Paper - Optimal nonlinear approximation, DeVore (1989)

Fix $d, n$. Let $W$ be a positive integer and $\eta : \mathbb R^W \to C([0, 1]^d)$ be any mapping between the space $\mathbb R^W$ and the space $C([0, 1]^d)$. Suppose that there is a continuous map $\mathcal M : F _ {d, n} \to \mathbb R^W$ such that $ \vert \vert f - \eta (\mathcal M(f) \vert \vert _ \infty \le \epsilon$ for all $f \in F _ {d, n}$. Then $W \ge c\epsilon^{-d/n}$, with some constant $c$ depending only on $n$.
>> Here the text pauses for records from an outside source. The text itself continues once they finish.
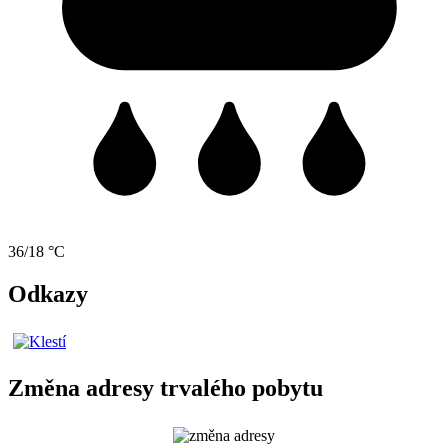
36/18 °C
Odkazy
Změna adresy trvalého pobytu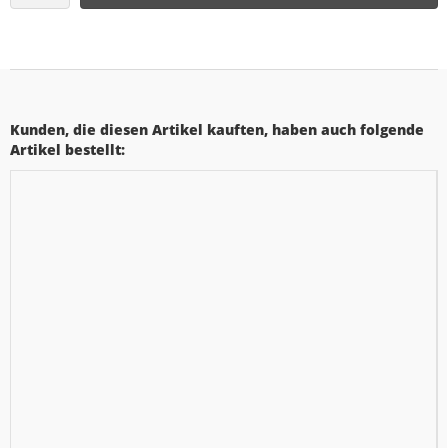
Kunden, die diesen Artikel kauften, haben auch folgende
Artikel bestellt: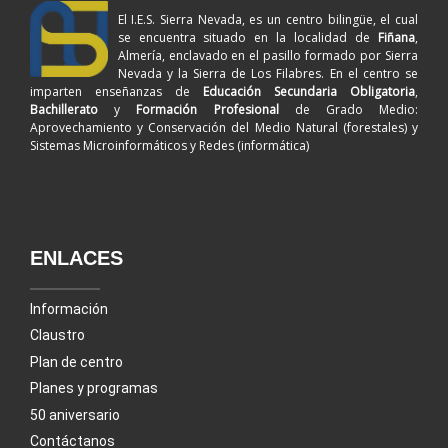
El I.E.S. Sierra Nevada, es un centro bilingüe, el cual
se encuentra situado en la localidad de
Fiñana
,
Almería, enclavado en el pasillo formado por Sierra
Nevada y la Sierra de Los Filabres. En el centro se
imparten enseñanzas de
Educación Secundaria Obligatoria
,
Bachillerato
y
Formación Profesional
de Grado Medio:
Aprovechamiento y Conservación del Medio Natural (forestales) y
Sistemas Microinformáticos y Redes (informática)
ENLACES
Información
Claustro
Plan de centro
Planes y programas
50 aniversario
Contáctanos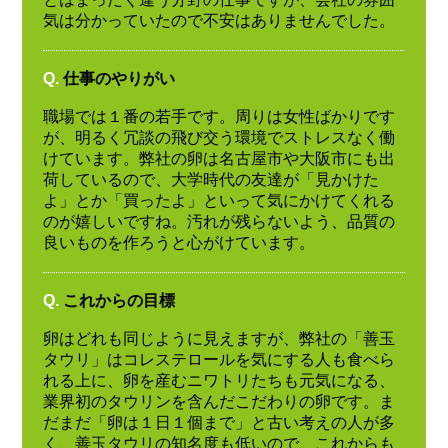
気は分かっていたので不安はありませんでした。
Q.
仕事のやりがい
職場では１番の若手です。周りは女性ばかりです
が、明るく冗談の飛び交う環境でストレスなく働
けています。弊社の卵は名古屋市や大阪市にも出
荷しているので、大学時代の友達が「見かけた
よ」とか「買ったよ」といって気にかけてくれる
のが嬉しいですね。汚れが残らないよう、品質の
良いものを作ろうと心がけています。
Q.
これからの目標
卵はどれも同じように見えますが、弊社の「善玉
タウリ」はコレステロールを気にする人も食べら
れる上に、卵を産むニワトリたちも元気になる、
業界初のタウリンを含んだこだわりの卵です。ま
だまだ「卵は１日１個まで」と古い考えの人が多
く、善玉タウリの知名度も低いので、これからも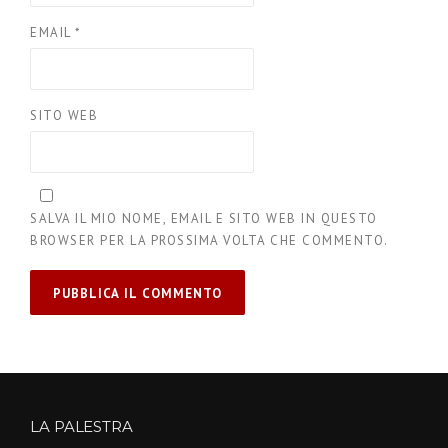
EMAIL
*
SITO WEB
SALVA IL MIO NOME, EMAIL E SITO WEB IN QUESTO
BROWSER PER LA PROSSIMA VOLTA CHE COMMENTO.
LA PALESTRA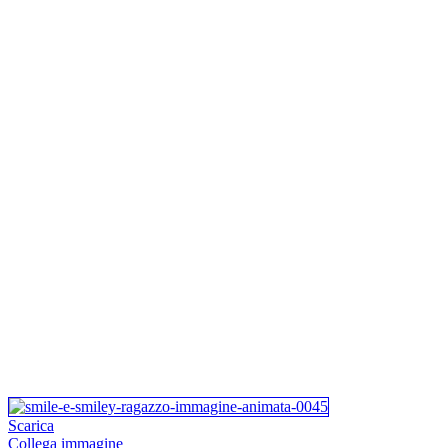
Scarica
Collega immagine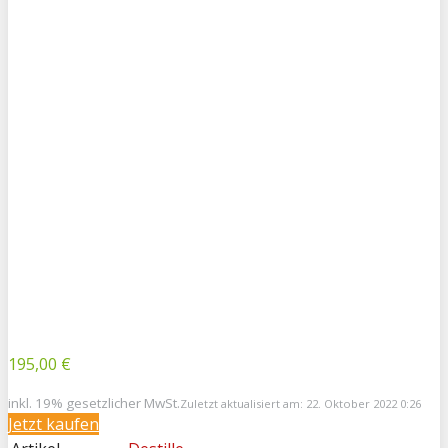
195,00 €
inkl. 19% gesetzlicher MwSt.
Zuletzt aktualisiert am: 22. Oktober 2022 0:26
Jetzt kaufen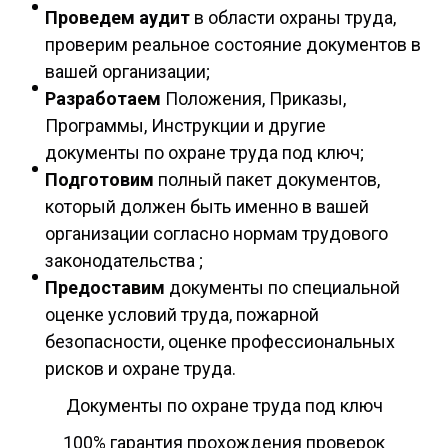
Проведем аудит
в области охраны труда,
проверим реальное состояние документов в
вашей организации;
Разработаем
Положения, Приказы,
Программы, Инструкции и другие
документы по охране труда под ключ;
Подготовим
полный пакет документов,
который должен быть именно в вашей
организации согласно нормам трудового
законодательства ;
Предоставим
документы по специальной
оценке условий труда, пожарной
безопасности, оценке профессиональных
рисков и охране труда.
Документы по охране труда под ключ
100% гарантия прохождения проверок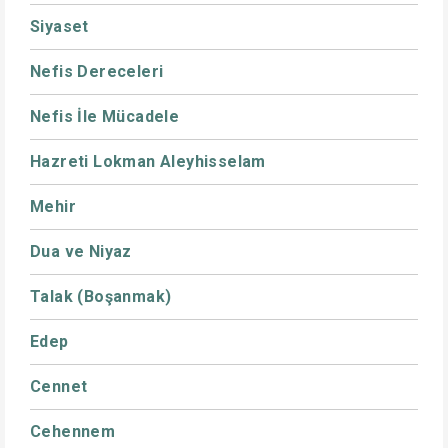
Siyaset
Nefis Dereceleri
Nefis İle Mücadele
Hazreti Lokman Aleyhisselam
Mehir
Dua ve Niyaz
Talak (Boşanmak)
Edep
Cennet
Cehennem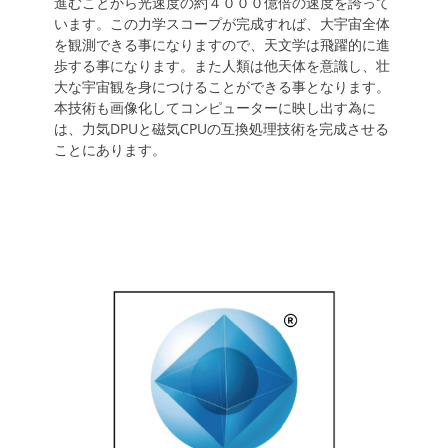
進むことから光速度の約４０００億倍の速度を誇って
います。この力学スコープが完成すれば、大宇宙全体
を観測できる事になりますので、天文学は飛躍的に進
歩する事になります。また人類は他天体を意識し、壮
大な宇宙観を身につけることができる事となります。
本技術も画像化してコンピューターに映し出す為に
は、力気DPUと磁気CPUの互換処理技術を完成させる
ことにあります。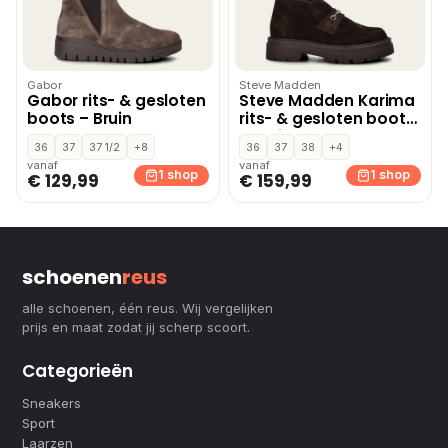
Gabor
Steve Madden
Gabor rits- & gesloten
Steve Madden Karima
boots – Bruin
rits- & gesloten boots
– Bruin
36
37
37 1/2
+8
36
37
38
+4
vanaf
vanaf
1 shop
1 shop
€ 129,99
€ 159,99
schoenen
reus
alle schoenen, één reus. Wij vergelijken
prijs en maat zodat jij scherp scoort.
Categorieën
Sneakers
Sport
Laarzen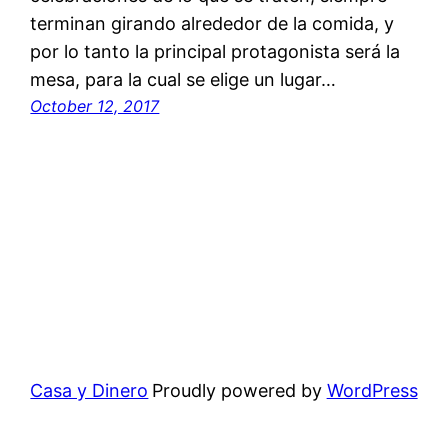
terminan girando alrededor de la comida, y
por lo tanto la principal protagonista será la
mesa, para la cual se elige un lugar…
October 12, 2017
Casa y Dinero
Proudly powered by
WordPress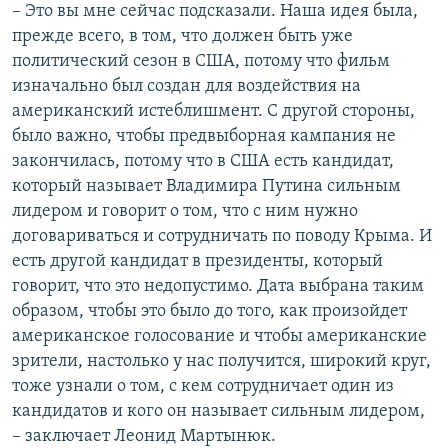
– Это вы мне сейчас подсказали. Наша идея была,
прежде всего, в том, что должен быть уже
политический сезон в США, потому что фильм
изначально был создан для воздействия на
американский истеблишмент. С другой стороны,
было важно, чтобы предвыборная кампания не
закончилась, потому что в США есть кандидат,
который называет Владимира Путина сильным
лидером и говорит о том, что с ним нужно
договариваться и сотрудничать по поводу Крыма. И
есть другой кандидат в президенты, который
говорит, что это недопустимо. Дата выбрана таким
образом, чтобы это было до того, как произойдет
американское голосование и чтобы американские
зрители, настолько у нас получится, широкий круг,
тоже узнали о том, с кем сотрудничает один из
кандидатов и кого он называет сильным лидером,
– заключает Леонид Мартынюк.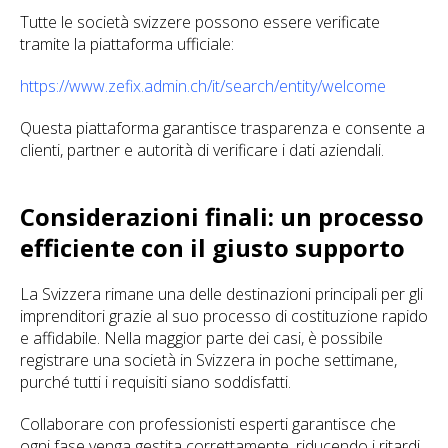
Tutte le società svizzere possono essere verificate
tramite la piattaforma ufficiale:
https://www.zefix.admin.ch/it/search/entity/welcome
Questa piattaforma garantisce trasparenza e consente a
clienti, partner e autorità di verificare i dati aziendali.
Considerazioni finali: un processo
efficiente con il giusto supporto
La Svizzera rimane una delle destinazioni principali per gli
imprenditori grazie al suo processo di costituzione rapido
e affidabile. Nella maggior parte dei casi, è possibile
registrare una società in Svizzera in poche settimane,
purché tutti i requisiti siano soddisfatti.
Collaborare con professionisti esperti garantisce che
ogni fase venga gestita correttamente, riducendo i ritardi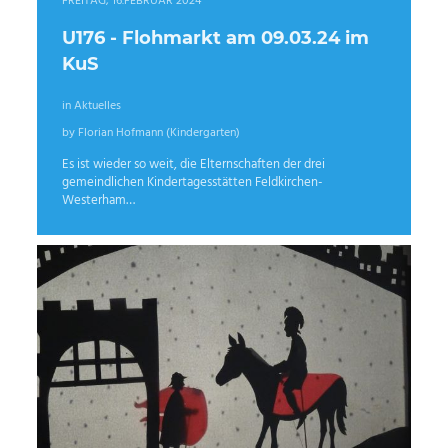
FREITAG, 16.FEBRUAR 2024
U176 - Flohmarkt am 09.03.24 im
KuS
in Aktuelles
by Florian Hofmann (Kindergarten)
Es ist wieder so weit, die Elternschaften der drei
gemeindlichen Kindertagesstätten Feldkirchen-
Westerham…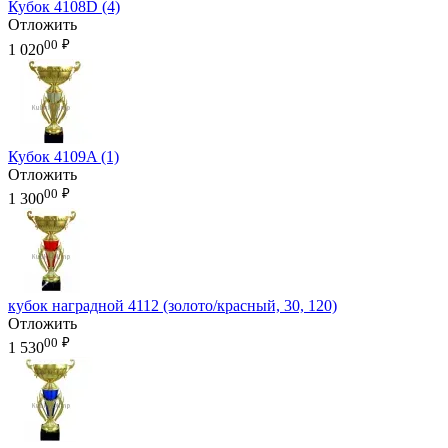
Кубок 4108D (4)
Отложить
00
₽
1 020
Кубок 4109A (1)
Отложить
00
₽
1 300
кубок наградной 4112 (золото/красный, 30, 120)
Отложить
00
₽
1 530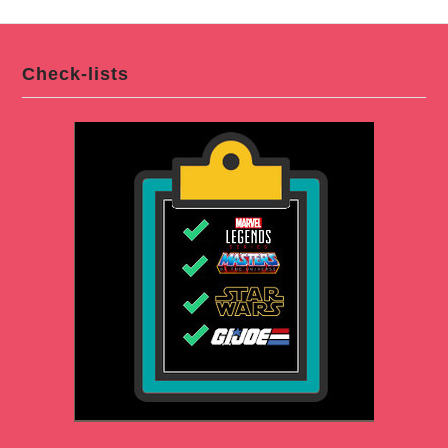
Check-lists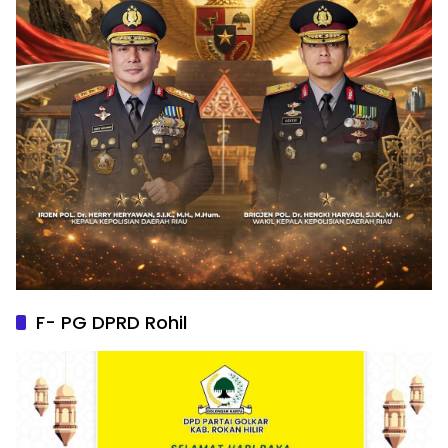
F- PG DPRD Rohil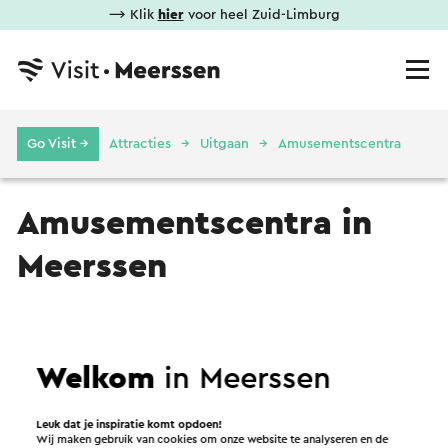
⟶ Klik
hier
voor heel Zuid-Limburg
Go Visit →
Attracties
Uitgaan
Amusementscentra
Amusementscentra in
Meerssen
Geen resultaten gevonden.
Welkom
in Meerssen
Leuk dat je inspiratie komt opdoen!
Wij maken gebruik van cookies om onze website te analyseren en de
Here $F _ {d, n}$ is a particular function class, specifically:

• $|f| _ {\mathcal W^{n,\infty}([0,1]^d)}= \max _ {\mathbf n:\, \vert \mathbf n \vert \le n}\operatorname*{ess\,sup} _ {\mathbf x\in[0,1]^d}\bigl \vert D^{\mathbf n} f(\mathbf x)\bigr \vert $ where $\mathbf n = (n _ 1, \ldots, n _ d) \in {0, 1, \ldots}^d, \vert \mathbf n \vert = n _ 1 + \cdots + n _ d$, i.e. the maximum size of the weak derivative over the domain, ignoring sets of measure $0$.
• $F _ {n, d} = {f \in \mathcal W^{n, \infty}([0, 1]^d) : \vert \vert f \vert \vert _ {\mathcal W^{n, \infty}}([0, 1]^d) \le 1}$